Sport Daters: Enjoy Dating But Not Relationship Ready
by: Chris Feliciano
Published: May 14, 2015
In dating there are two types of singles. Some have purposely prepared themselves for someone by attending cooking classes, getting themselves into shape, traveling the world, and reading the latest top selling book. For some it’s a natural process of self-development and dating is more focused on eventually sharing their life with a special someone. It’s similar to someone being ready for the interview and the job, but not ready to build a career within the company. We now live in a society that’s addicted to three words: instant, convenience, and choices. Whether it’s browsing for your favorite show on your favorite streaming service or at home workout DVD, we want things easy. Unfortunately it is no different when it comes to dating. Some appear as the perfect candidate for the most eligible Bachelor of Bachelorette, but are missing the extra “it” factor that takes them into commitment and/or marriage. Commitment takes a certain grit and reality that may seem uncomfortable to some.
The exciting times of meeting your new date at a gala or charity event have now been replaced by nights of serving Pepto Bismol to your better half. The flirtatious eyes and sarcastic comments of the first date are now replaced with a laundry list via text messages.
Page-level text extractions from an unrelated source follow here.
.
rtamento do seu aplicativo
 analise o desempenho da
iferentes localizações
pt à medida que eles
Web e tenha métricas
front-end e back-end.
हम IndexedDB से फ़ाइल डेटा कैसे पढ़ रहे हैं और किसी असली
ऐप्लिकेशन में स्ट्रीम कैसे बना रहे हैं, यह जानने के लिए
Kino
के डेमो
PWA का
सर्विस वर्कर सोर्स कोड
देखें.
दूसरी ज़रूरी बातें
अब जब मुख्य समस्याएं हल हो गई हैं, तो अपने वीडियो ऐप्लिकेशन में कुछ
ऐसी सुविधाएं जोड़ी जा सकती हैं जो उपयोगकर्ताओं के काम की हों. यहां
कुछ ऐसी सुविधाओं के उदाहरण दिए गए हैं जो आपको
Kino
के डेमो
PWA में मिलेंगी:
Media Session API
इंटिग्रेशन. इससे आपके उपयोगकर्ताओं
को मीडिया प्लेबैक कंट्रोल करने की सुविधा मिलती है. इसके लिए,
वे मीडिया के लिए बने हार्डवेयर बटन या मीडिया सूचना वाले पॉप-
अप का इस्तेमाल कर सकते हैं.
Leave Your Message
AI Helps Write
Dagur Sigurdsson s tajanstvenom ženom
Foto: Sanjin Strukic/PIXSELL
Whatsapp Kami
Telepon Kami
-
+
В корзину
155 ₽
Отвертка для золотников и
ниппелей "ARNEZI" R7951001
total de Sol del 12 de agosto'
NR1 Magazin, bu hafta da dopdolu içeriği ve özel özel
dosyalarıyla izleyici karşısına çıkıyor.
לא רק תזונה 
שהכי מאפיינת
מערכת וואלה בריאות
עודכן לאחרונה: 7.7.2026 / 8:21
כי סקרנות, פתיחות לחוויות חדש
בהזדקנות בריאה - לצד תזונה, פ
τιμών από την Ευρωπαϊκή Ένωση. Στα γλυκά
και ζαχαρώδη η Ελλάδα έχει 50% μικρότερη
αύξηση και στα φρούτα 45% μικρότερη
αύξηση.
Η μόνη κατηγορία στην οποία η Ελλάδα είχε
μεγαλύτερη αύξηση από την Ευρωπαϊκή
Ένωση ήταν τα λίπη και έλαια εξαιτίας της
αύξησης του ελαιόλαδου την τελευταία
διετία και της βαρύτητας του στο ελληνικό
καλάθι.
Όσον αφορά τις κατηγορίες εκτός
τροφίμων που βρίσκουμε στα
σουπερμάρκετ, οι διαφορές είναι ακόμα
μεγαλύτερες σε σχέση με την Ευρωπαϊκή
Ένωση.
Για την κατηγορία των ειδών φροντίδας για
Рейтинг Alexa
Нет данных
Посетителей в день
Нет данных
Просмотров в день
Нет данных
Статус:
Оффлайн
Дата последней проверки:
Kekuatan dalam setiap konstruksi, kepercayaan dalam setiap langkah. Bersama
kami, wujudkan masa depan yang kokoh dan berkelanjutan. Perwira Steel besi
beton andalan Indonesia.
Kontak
Nights of picking out your newest outfit will become nights of yanking on your favorite sweats and picking out a Red Box DVD. This is the reality of dating that becomes a relationship and for some this is a precious thought, while for some it feels like a prison term. It is mainly men that get a bad rap for thinking of dating as a sport, but women are just as guilty. The sport daters will disguise their intentions but are only equipped for the sprint and not the marathon. For these singles playing the game, it seems like it’s never game over.
The best way to tell if someone is indeed a sport dater or looking for something a bit more committed is their energy during the first 1-3 dates. Most are consistently flirty, charming, or full of creativity when they are first meeting someone but beware past the third date (approximately). If there is still a consistency of consideration and invested feelings, then they truly do care to see progress between BOTH of you and not just their own selfish needs. Keep in mind that the rush of dopamine is supposed to lower as both start to get use to each other and acknowledge that things are moving into more exclusive territory. It is completely fine if 4 hour conversations start turning into 15 minutes, again as long as there’s still mutual interest. If after a few dates it seems that the energy levels are extremely down and the flirtation has almost all but disappeared, it could be a warning sign. It could mean that this “show” can only be maintained for a certain amount of time and then the real person shows their face. When the show is over the real person is revealed as nothing more than an artificial person who is afraid to open up and fully express who they are.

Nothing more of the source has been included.